Your task → Look for the word "options" in the records, and copy each line where it appears.

Extracted information →
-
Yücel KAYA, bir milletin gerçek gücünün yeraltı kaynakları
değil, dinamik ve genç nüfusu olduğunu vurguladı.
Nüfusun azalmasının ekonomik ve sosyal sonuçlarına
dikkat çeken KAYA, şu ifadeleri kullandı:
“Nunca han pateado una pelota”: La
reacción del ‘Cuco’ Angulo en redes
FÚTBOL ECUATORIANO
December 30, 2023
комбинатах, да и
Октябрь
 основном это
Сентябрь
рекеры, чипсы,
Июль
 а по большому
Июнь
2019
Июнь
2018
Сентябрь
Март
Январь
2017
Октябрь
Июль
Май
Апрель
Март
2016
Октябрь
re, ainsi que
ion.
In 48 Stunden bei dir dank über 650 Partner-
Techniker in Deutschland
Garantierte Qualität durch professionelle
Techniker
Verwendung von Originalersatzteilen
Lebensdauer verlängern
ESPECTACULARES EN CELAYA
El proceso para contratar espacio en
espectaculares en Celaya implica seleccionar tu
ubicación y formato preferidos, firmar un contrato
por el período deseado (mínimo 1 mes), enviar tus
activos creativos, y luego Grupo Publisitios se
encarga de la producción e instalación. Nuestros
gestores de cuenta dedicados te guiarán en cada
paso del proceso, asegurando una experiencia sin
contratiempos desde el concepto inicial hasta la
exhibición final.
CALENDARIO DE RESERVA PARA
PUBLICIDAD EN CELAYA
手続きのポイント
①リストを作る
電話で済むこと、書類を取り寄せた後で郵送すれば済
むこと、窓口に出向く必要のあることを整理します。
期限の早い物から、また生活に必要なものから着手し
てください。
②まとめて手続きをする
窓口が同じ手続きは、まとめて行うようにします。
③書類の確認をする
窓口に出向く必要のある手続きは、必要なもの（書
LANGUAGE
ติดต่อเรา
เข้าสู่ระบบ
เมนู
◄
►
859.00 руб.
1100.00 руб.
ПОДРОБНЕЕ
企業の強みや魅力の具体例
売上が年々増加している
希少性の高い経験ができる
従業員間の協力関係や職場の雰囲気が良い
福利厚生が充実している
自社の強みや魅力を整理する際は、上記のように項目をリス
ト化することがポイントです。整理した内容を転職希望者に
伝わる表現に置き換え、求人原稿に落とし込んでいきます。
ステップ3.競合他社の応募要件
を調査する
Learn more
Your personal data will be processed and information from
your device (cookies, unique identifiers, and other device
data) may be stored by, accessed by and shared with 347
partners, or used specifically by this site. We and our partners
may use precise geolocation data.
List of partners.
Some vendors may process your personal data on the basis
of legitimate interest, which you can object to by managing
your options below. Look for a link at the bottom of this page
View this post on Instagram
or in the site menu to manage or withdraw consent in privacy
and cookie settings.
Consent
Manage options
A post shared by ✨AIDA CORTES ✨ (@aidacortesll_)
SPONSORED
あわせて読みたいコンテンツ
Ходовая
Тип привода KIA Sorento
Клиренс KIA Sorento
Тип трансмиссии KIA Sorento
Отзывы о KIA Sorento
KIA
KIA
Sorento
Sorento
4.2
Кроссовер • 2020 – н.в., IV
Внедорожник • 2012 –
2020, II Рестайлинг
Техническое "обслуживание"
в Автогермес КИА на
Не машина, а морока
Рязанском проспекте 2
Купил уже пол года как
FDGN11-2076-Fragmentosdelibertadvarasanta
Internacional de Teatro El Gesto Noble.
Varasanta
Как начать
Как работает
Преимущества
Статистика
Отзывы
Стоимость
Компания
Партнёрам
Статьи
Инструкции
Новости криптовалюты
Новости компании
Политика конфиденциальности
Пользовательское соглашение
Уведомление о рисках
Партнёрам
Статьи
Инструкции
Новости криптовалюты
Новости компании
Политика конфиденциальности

Written solution →
your options below. Look for a link at the bottom of this page
Manage options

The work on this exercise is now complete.